No formal clinical assessments of drug-drug interactions between VIDAZA and other agents have been conducted [see Clinical Pharmacology (12.3)].

OVERDOSAGE

One case of overdose with VIDAZA was reported during clinical trials. A patient experienced diarrhea, nausea, and vomiting after receiving a single IV dose of approximately 290 mg/m2, almost 4 times the recommended starting dose. The events resolved without sequelae, and the correct dose was resumed the following day. In the event of overdosage, the patient should be monitored with appropriate blood counts and should receive supportive treatment, as necessary. There is no known specific antidote for VIDAZA overdosage.

CONTRAINDICATIONS

Advanced Malignant Hepatic Tumors

VIDAZA is contraindicated in patients with advanced malignant hepatic tumors [see Warnings and Precautions (5.2)].

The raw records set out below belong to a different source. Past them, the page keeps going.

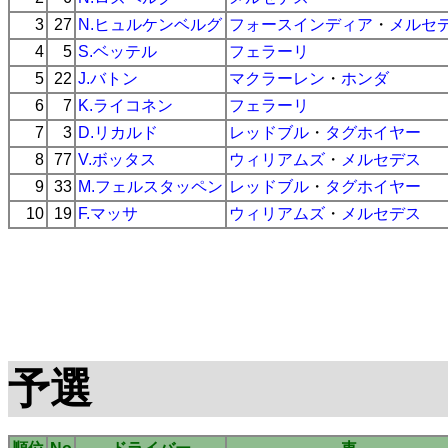
3
27
N.ヒュルケンベルグ
フォースインディア
・
メルセ
4
5
S.ベッテル
フェラーリ
5
22
J.バトン
マクラーレン
・
ホンダ
6
7
K.ライコネン
フェラーリ
7
3
D.リカルド
レッドブル
・
タグホイヤー
8
77
V.ボッタス
ウィリアムズ
・
メルセデス
9
33
M.フェルスタッペン
レッドブル
・
タグホイヤー
10
19
F.マッサ
ウィリアムズ
・
メルセデス
予選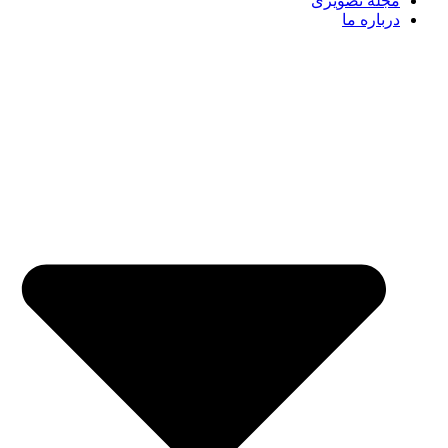
مجله تصویری
درباره ما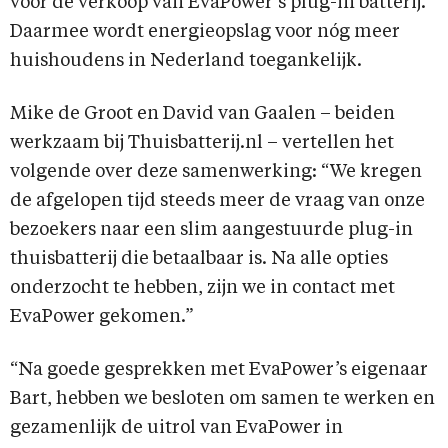
voor de verkoop van EvaPower’s plug-in batterij.
Daarmee wordt energieopslag voor nóg meer
huishoudens in Nederland toegankelijk.
Mike de Groot en David van Gaalen – beiden
werkzaam bij Thuisbatterij.nl – vertellen het
volgende over deze samenwerking: “We kregen
de afgelopen tijd steeds meer de vraag van onze
bezoekers naar een slim aangestuurde plug-in
thuisbatterij die betaalbaar is. Na alle opties
onderzocht te hebben, zijn we in contact met
EvaPower gekomen.”
“Na goede gesprekken met EvaPower’s eigenaar
Bart, hebben we besloten om samen te werken en
gezamenlijk de uitrol van EvaPower in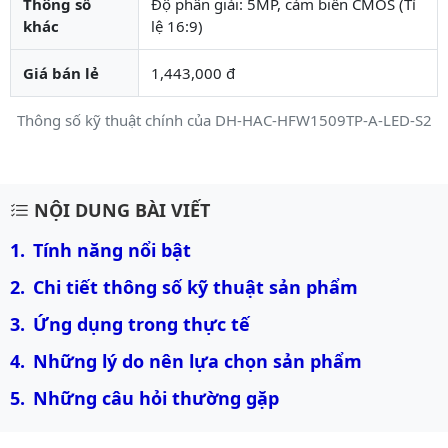
Thông số
Độ phân giải: 5MP, cảm biến CMOS (Tỉ
khác
lệ 16:9)
Giá bán lẻ
1,443,000 đ
Thông số kỹ thuật chính của DH-HAC-HFW1509TP-A-LED-S2
Mô tả chi tiết sản phẩm
NỘI DUNG BÀI VIẾT
Tính năng nổi bật
Chi tiết thông số kỹ thuật sản phẩm
Ứng dụng trong thực tế
Những lý do nên lựa chọn sản phẩm
Những câu hỏi thường gặp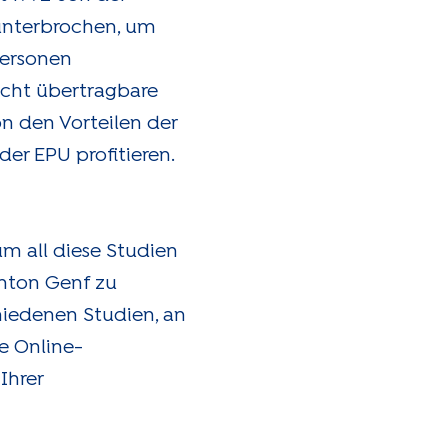
unterbrochen, um
Personen
icht übertragbare
n den Vorteilen der
er EPU profitieren.
 all diese Studien
nton Genf zu
chiedenen Studien, an
ie Online-
Ihrer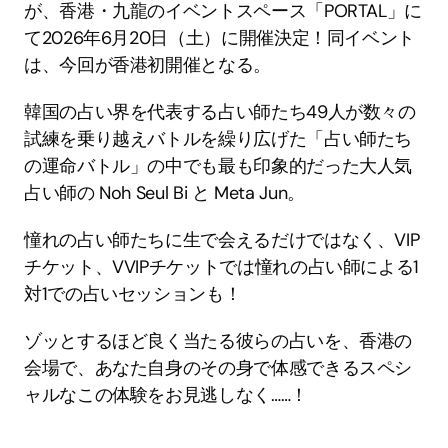
が、香港・九龍のイベントスペース「PORTAL」に
て2026年6月20日（土）に開催決定！同イベント
は、今回が香港初開催となる。
韓国の占い界を代表する占い師たち49人が数々の
試練を乗り越えバトルを繰り広げた「占い師たち
の運命バトル」の中でも最も印象的だった大人気
占い師の Noh Seul Bi と Meta Jun。
憧れの占い師たちに生で会えるだけではなく、VIP
チケット、VVIPチケットでは憧れの占い師による1
対1での占いセッションも！
ゾッとするほど良く当たる彼らの占いを、香港の
会場で、あなた自身のその身で体感できるスペシ
ャルなこの体験をお見逃しなく……！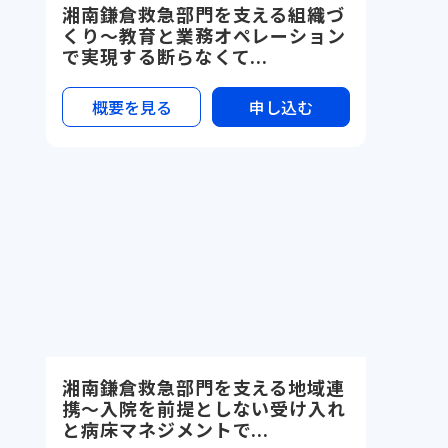
湘南鎌倉救急部門を支える組織づ
くり〜教育と業務オペレーション
で実現する断らなくて...
概要を見る
申し込む
湘南鎌倉救急部門を支える地域連
携〜入院を前提としない受け入れ
と病床マネジメントで...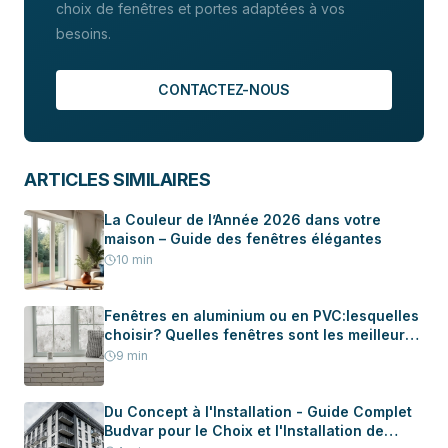
choix de fenêtres et portes adaptées à vos
besoins.
CONTACTEZ-NOUS
ARTICLES SIMILAIRES
La Couleur de l’Année 2026 dans votre
maison – Guide des fenêtres élégantes
10
min
Fenêtres en aluminium ou en PVC:lesquelles
choisir? Quelles fenêtres sont les meilleures
pour votre maison?
9
min
Du Concept à l'Installation - Guide Complet
Budvar pour le Choix et l'Installation de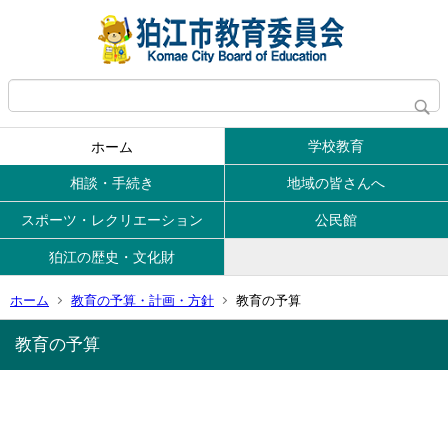
学校教育
ホーム
相談・手続き
地域の皆さんへ
スポーツ・レクリエーション
公民館
狛江の歴史・文化財
ホーム
教育の予算・計画・方針
教育の予算
教育の予算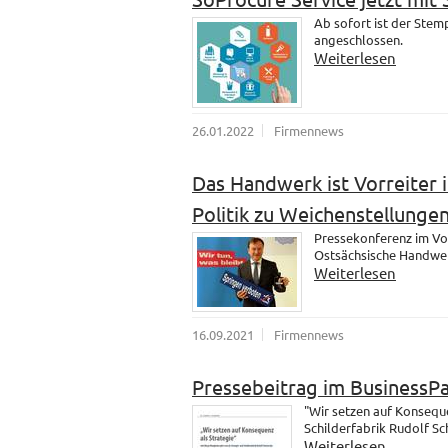
Ab sofort ist der Ste
angeschlossen.
Weiterlesen
26.01.2022
Firmennews
Das Handwerk ist Vorreiter i
Politik zu Weichenstellungen
Pressekonferenz im Vo
Ostsächsische Handwer
Weiterlesen
16.09.2021
Firmennews
Pressebeitrag im BusinessP
"Wir setzen auf Konsequ
Schilderfabrik Rudolf S
Weiterlesen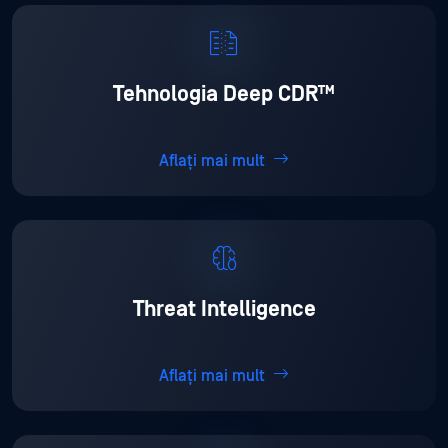
Tehnologia Deep CDR™
Aflați mai mult
Threat Intelligence
Aflați mai mult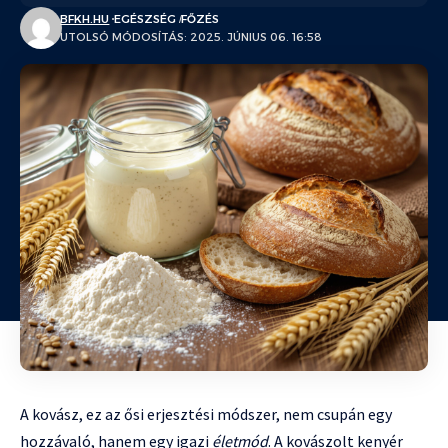
BFKH.HU
EGÉSZSÉG
FŐZÉS
UTOLSÓ MÓDOSÍTÁS: 2025. JÚNIUS 06. 16:58
A kovász, ez az ősi erjesztési módszer, nem csupán egy
hozzávaló, hanem egy igazi
életmód
. A kovászolt kenyér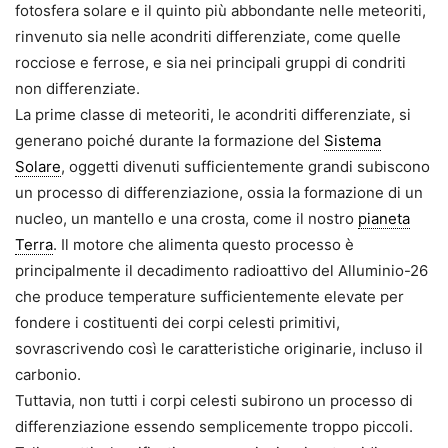
fotosfera solare e il quinto più abbondante nelle meteoriti,
rinvenuto sia nelle acondriti differenziate, come quelle
rocciose e ferrose, e sia nei principali gruppi di condriti
non differenziate.
La prime classe di meteoriti, le acondriti differenziate, si
generano poiché durante la formazione del
Sistema
Solare
, oggetti divenuti sufficientemente grandi subiscono
un processo di differenziazione, ossia la formazione di un
nucleo, un mantello e una crosta, come il nostro
pianeta
Terra
. Il motore che alimenta questo processo è
principalmente il decadimento radioattivo del Alluminio-26
che produce temperature sufficientemente elevate per
fondere i costituenti dei corpi celesti primitivi,
sovrascrivendo così le caratteristiche originarie, incluso il
carbonio.
Tuttavia, non tutti i corpi celesti subirono un processo di
differenziazione essendo semplicemente troppo piccoli.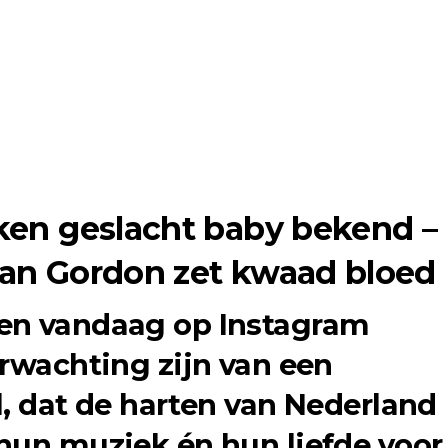
ken geslacht baby bekend –
an Gordon zet kwaad bloed
en vandaag op Instagram
erwachting zijn van een
l, dat de harten van Nederland
hun muziek én hun liefde voor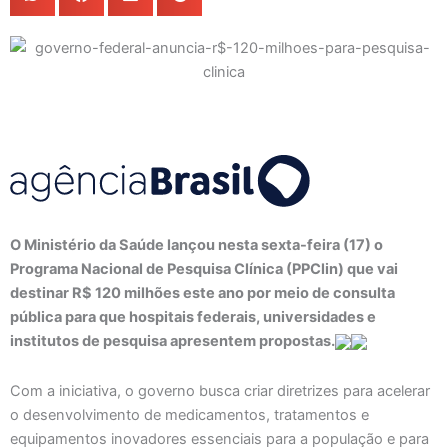
O Ministério da Saúde lançou nesta sexta-feira (17) o
Programa Nacional de Pesquisa Clínica (PPClin) que vai
destinar R$ 120 milhões este ano por meio de consulta
pública para que hospitais federais, universidades e
institutos de pesquisa apresentem propostas.
Com a iniciativa, o governo busca criar diretrizes para acelerar
o desenvolvimento de medicamentos, tratamentos e
equipamentos inovadores essenciais para a população e para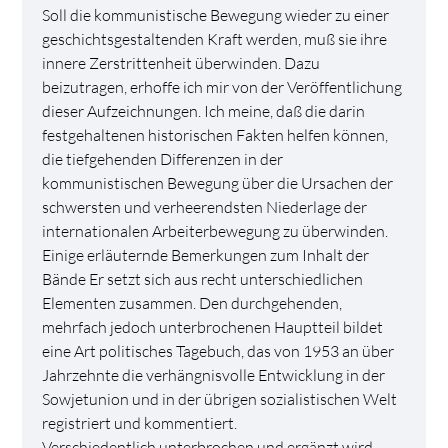
Soll die kommunistische Bewegung wieder zu einer
geschichtsgestaltenden Kraft werden, muß sie ihre
innere Zerstrittenheit überwinden. Dazu
beizutragen, erhoffe ich mir von der Veröffentlichung
dieser Aufzeichnungen. Ich meine, daß die darin
festgehaltenen historischen Fakten helfen können,
die tiefgehenden Differenzen in der
kommunistischen Bewegung über die Ursachen der
schwersten und verheerendsten Niederlage der
internationalen Arbeiterbewegung zu überwinden.
Einige erläuternde Bemerkungen zum Inhalt der
Bände Er setzt sich aus recht unterschiedlichen
Elementen zusammen. Den durchgehenden,
mehrfach jedoch unterbrochenen Hauptteil bildet
eine Art politisches Tagebuch, das von 1953 an über
Jahrzehnte die verhängnisvolle Entwicklung in der
Sowjetunion und in der übrigen sozialistischen Welt
registriert und kommentiert.
Verschiedentlich unterbrochen und ergänzt wird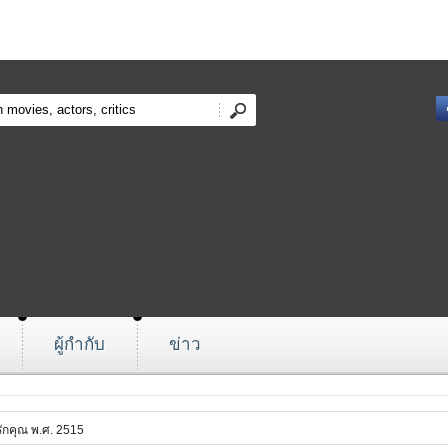
ผู้กำกับ
ข่าว
ะรักคุณ พ.ศ. 2515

Hypersensitivity to Azacitidine or Mannitol

VIDAZA is contraindicated in patients with a known hypersensitivity to azacitidine or mannitol.

REFERENCES

  1. Preventing Occupational Exposures to Antineoplastic and Other Hazardous Drugs in Health Care Settings. NIOSH Alert 2004-165.
  2. OSHA Technical Manual, TED 1-0.15A, Section VI: Chapter 2. Controlling Occupational Exposure to Hazardous Drugs. OSHA, 1999. http://www.osha.gov/dts/osta/otm/otm_vi/otm_vi_2.html
  3. American Society of Health-System Pharmacists. ASHP guidelines on handling hazardous drugs. Am J Health-Syst Pharm. (2006) 63:1172-1193.
  4. Polovich, M., White, J. M., & Kelleher, L.O. (eds.) 2005. Chemotherapy and biotherapy guidelines and recommendations for practice (2nd. ed.) Pittsburgh, PA: Oncology Nursing Society.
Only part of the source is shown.